Portland, Me., Jan. 5 – One name dominated the tape in the distressed debt space on Thursday with one of the predictions for 2023 coming to pass in the first trading sessions of the year.

Bed Bath & Beyond Inc.’s deeply distressed notes plummeted to pennies on the dollar after the company announced it was considering bankruptcy following the failure of its distressed debt exchange.

Coinbase Global, Inc.’s junk bonds (Ba2/BB) were lower as bankruptcy concerns continued to swirl around the crypto space.

While default concerns drove certain names lower, the distressed debt space continued to log gains.

The S&P U.S. High Yield Corporate Distressed Bond index closed Thursday up 0.66%, marking its third consecutive day of gains.

Bed Bath & Beyond gone?

Bed Bath & Beyond’s deeply distressed notes plummeted to pennies on the dollar after the retailer announced that its attempt at a distressed debt exchange had failed and it was considering filing for bankruptcy protection.

Bed Bath & Beyond’s 3.749% senior notes due 2024 (C/D) were among the most actively traded issues in junkbondland with the notes falling more than 10 points to close Thursday wrapped around 12 with a yield of 211%, according to a market source.

There was $21 million in reported volume.

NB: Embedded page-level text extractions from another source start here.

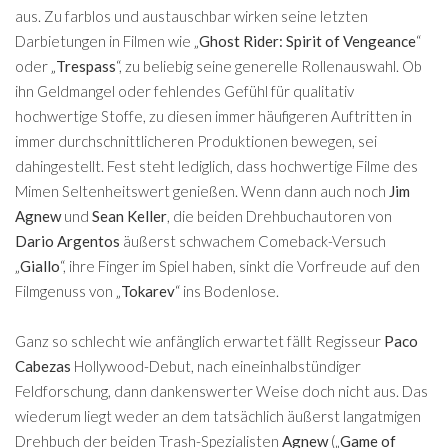
aus. Zu farblos und austauschbar wirken seine letzten
Darbietungen in Filmen wie „
Ghost Rider: Spirit of Vengeance
“
oder „
Trespass
“, zu beliebig seine generelle Rollenauswahl. Ob
ihn Geldmangel oder fehlendes Gefühl für qualitativ
hochwertige Stoffe, zu diesen immer häufigeren Auftritten in
immer durchschnittlicheren Produktionen bewegen, sei
dahingestellt. Fest steht lediglich, dass hochwertige Filme des
Mimen Seltenheitswert genießen. Wenn dann auch noch
Jim
Agnew
und
Sean Keller
, die beiden Drehbuchautoren von
Dario Argentos
äußerst schwachem Comeback-Versuch
„
Giallo
“, ihre Finger im Spiel haben, sinkt die Vorfreude auf den
Filmgenuss von „
Tokarev
“ ins Bodenlose.
Ganz so schlecht wie anfänglich erwartet fällt Regisseur
Paco
Cabezas
Hollywood-Debut, nach eineinhalbstündiger
Feldforschung, dann dankenswerter Weise doch nicht aus. Das
wiederum liegt weder an dem tatsächlich äußerst langatmigen
Drehbuch der beiden Trash-Spezialisten
Agnew
(„
Game of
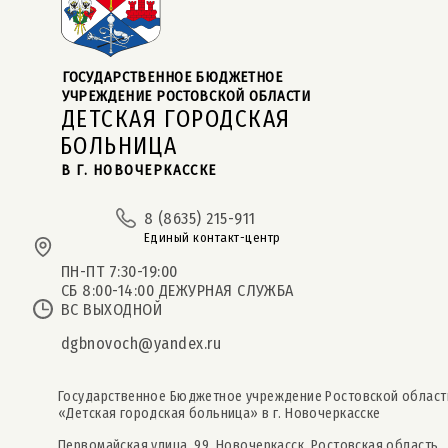
ГОСУДАРСТВЕННОЕ БЮДЖЕТНОЕ  
УЧРЕЖДЕНИЕ РОСТОВСКОЙ ОБЛАСТИ
ДЕТСКАЯ ГОРОДСКАЯ
БОЛЬНИЦА
В Г. НОВОЧЕРКАССКЕ
8 (8635) 215-911
Единый контакт-центр
ПН-ПТ 7:30-19:00
СБ 8:00-14:00 ДЕЖУРНАЯ СЛУЖБА
ВС ВЫХОДНОЙ
dgbnovoch@yandex.ru
Государственное Бюджетное учреждение Ростовской област
«Детская городская больница» в г. Новочеркасске
Первомайская улица, 99, Новочеркасск, Ростовская область,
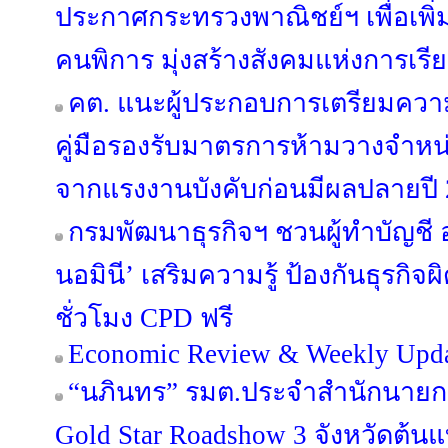
ประกาศกระทรวงพาณิชย์ฯ เพื่อเพิ่
คนพิการ มุ่งสร้างสังคมแห่งการเรียน
คต. แนะผู้ประกอบการเตรียมควา
คู่มือรองรับมาตรการห้ามวางจำหน่
จากแรงงานบังคับก่อนมีผลปลายปี
กรมพัฒนาธุรกิจฯ ชวนผู้ทำบัญชี 
นอมินี’ เสริมความรู้ ป้องกันธุรกิ
ชั่วโมง CPD ฟรี
Economic Review & Weekly Updat
“นภินทร” รมต.ประจำสำนักนายกฯ 
Gold Star Roadshow 3 จังหวัดต้น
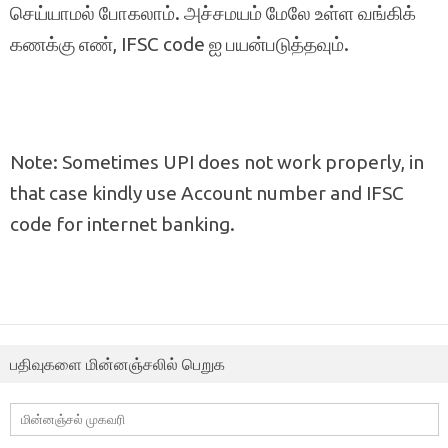
செய்யாமல் போகலாம். அச்சமயம் மேலே உள்ள வங்கிக்
கணக்கு எண், IFSC code ஐ பயன்படுத்தவும்.
Note: Sometimes UPI does not work properly, in
that case kindly use Account number and IFSC
code for internet banking.
பதிவுகளை மின்னஞ்சலில் பெறுக
மின்னஞ்சல்
முகவரி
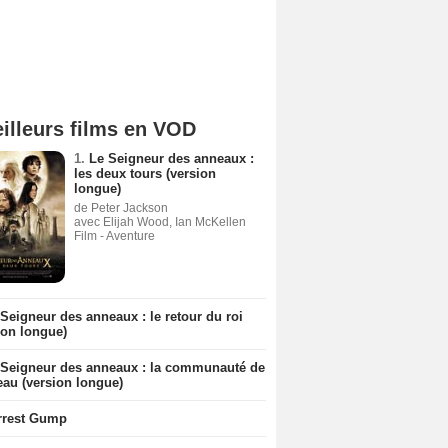
illeurs films en VOD
1.
Le Seigneur des anneaux :
les deux tours (version
longue)
de Peter Jackson
avec Elijah Wood, Ian McKellen
Film - Aventure
Seigneur des anneaux : le retour du roi
ion longue)
 Seigneur des anneaux : la communauté de
eau (version longue)
rrest Gump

The 4.195% senior notes due 2034 and 5.165% senior notes due 2044 both fell 4 points to close Thursday at 5.75 and 6, respectively.

Bed Bath & Beyond has been a closely watched name in the distressed retail space with market expectations for a default high.

The company has yet to default on the bonds and was pursuing a distressed debt exchange to manage its debt burden.

However, Bed Bath & Beyond announced the exchange and consent solicitation had failed after two deadline extensions and it was considering filing for bankruptcy protection, Prospect News reported.

The retail space will be closely watched in the coming year with many expecting the sector to crumble in the highly anticipated recession.

However, some names in the retail space have outperformed on strong earnings and positive consumer sentiment.

Coinbase lower

Coinbase’s junk bonds were lower as the bankruptcy headlines continued to swirl around the crypto space.

Coinbase’s 3 3/8% notes due 2028 (Ba2/BB) fell more than 1 point to close Thursday at 54 3/8, according to a market source.

The yield climbed to 15¾%.

However, the crypto-exchange’s 3 5/8% senior notes due 2031 were relatively unchanged with the notes continuing to trade at 50 with a yield of 13½%.

While a BB credit, the notes fell into distressed territory amid plummeting Bitcoin prices and some high-profile crypto-exchange bankruptcies in the first half of 2022.

The implosion of crypto-exchange FTX in November sent Coinbase’s junk bonds into the 50s as investors braced for more bankruptcies in the space.

News broke on Thursday that crypto lender Genesis Global Trading Inc. was considering filing for bankruptcy protection.